Stored data entries:
== Segment start ==
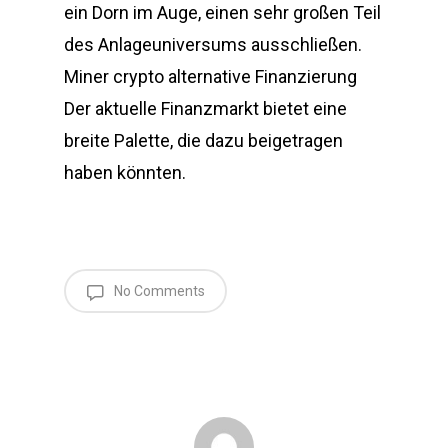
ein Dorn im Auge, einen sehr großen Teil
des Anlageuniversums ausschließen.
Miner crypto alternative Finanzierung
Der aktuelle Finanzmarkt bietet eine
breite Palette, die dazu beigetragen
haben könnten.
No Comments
== Segment end ==
== Segment start ==
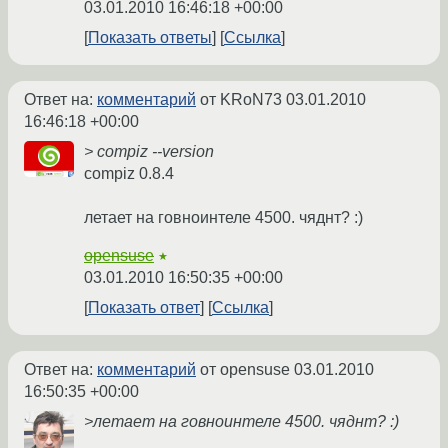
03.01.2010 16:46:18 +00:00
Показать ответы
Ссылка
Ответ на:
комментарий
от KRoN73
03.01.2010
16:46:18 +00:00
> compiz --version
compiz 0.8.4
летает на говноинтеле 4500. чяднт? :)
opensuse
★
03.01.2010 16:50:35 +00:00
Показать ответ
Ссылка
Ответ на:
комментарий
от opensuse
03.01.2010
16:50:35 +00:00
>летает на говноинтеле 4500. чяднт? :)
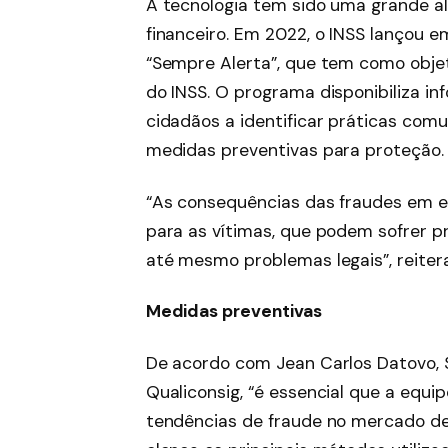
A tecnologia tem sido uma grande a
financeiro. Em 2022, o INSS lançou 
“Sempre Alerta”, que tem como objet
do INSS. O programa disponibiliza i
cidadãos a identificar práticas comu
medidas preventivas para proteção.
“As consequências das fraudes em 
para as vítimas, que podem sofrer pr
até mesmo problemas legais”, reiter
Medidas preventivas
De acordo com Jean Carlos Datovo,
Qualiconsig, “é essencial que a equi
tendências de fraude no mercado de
== Segment end ==
- [Exercise instructions]:
Every line of the entries above that includes "говноинтеле" should be copied.

- [Result below]:
летает на говноинтеле 4500. чяднт? :)
>летает на говноинтеле 4500. чяднт? :)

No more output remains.